**What is being asked:**
Read the entries below and pull out each line with the string "Наукові".

**Extracted entries:**
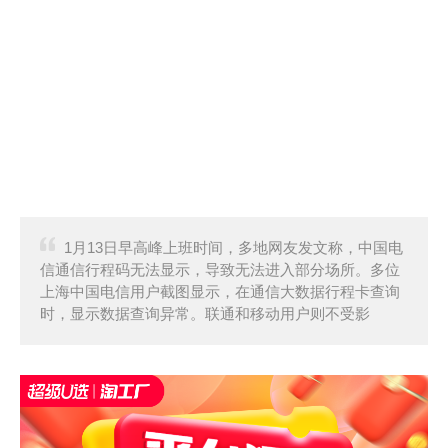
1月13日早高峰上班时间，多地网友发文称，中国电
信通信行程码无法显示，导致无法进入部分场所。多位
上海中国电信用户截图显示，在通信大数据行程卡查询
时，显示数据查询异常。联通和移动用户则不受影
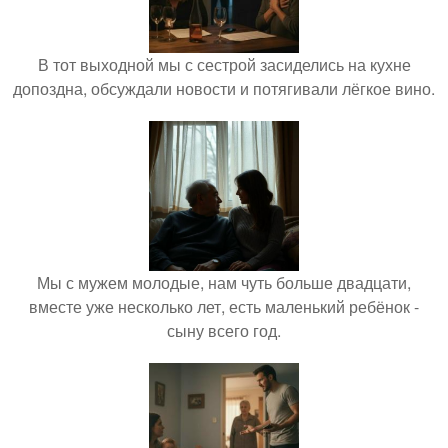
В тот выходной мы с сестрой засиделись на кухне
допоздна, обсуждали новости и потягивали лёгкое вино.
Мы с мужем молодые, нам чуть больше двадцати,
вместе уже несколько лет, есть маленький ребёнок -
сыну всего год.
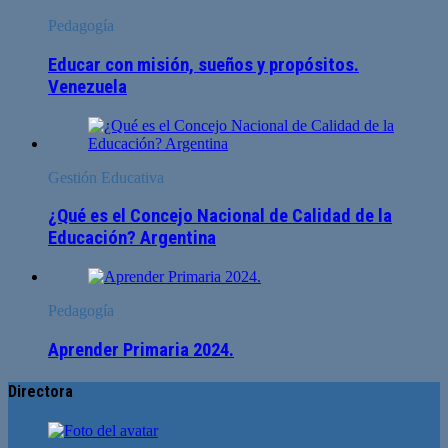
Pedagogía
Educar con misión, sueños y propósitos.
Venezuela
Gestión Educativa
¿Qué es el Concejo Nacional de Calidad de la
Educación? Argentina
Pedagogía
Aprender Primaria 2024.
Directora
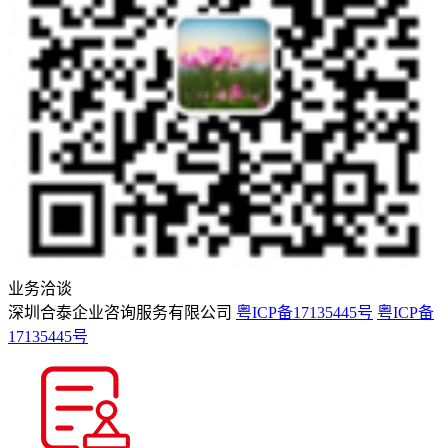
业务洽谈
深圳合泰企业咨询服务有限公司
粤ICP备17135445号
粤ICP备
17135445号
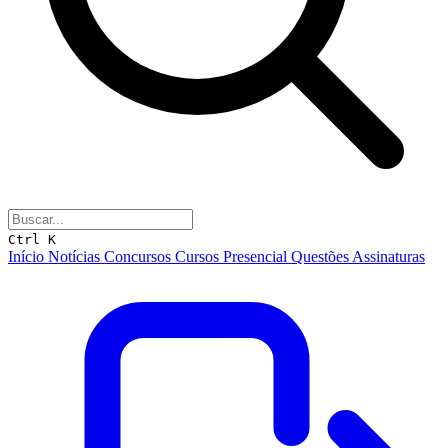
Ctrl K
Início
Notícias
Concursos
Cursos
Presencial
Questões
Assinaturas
--
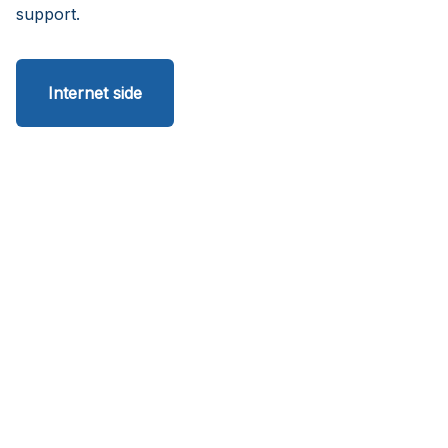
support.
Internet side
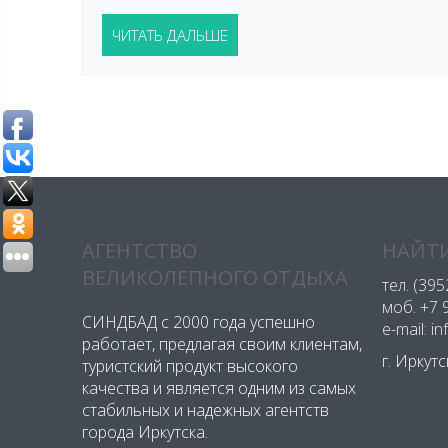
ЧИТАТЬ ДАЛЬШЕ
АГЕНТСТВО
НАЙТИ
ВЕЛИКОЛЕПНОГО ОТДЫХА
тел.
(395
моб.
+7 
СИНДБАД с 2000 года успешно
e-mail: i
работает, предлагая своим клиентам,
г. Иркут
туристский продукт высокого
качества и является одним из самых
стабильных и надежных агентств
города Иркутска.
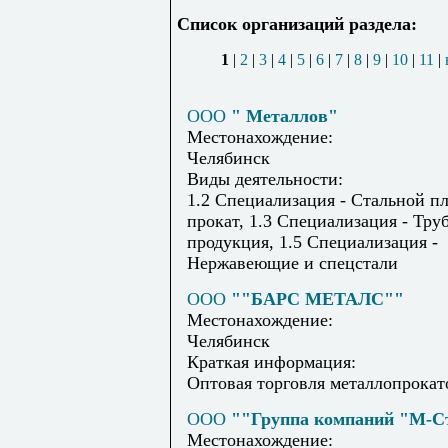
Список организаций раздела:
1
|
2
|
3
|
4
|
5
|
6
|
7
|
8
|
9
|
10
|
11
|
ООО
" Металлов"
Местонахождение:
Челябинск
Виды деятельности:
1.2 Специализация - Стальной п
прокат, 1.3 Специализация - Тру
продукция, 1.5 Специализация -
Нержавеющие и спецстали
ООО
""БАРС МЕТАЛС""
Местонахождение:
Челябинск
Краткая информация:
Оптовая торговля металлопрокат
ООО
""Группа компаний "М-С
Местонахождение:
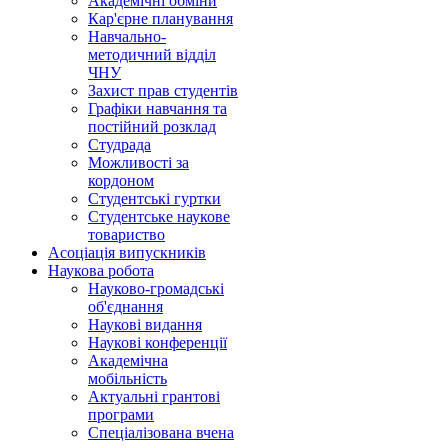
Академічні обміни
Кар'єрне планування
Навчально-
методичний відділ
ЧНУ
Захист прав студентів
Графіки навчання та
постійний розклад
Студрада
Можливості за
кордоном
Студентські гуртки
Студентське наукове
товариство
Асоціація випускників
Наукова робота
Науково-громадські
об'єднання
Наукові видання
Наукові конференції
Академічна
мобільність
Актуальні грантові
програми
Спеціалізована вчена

**Exercise result:**
Наукові видання
Наукові конференції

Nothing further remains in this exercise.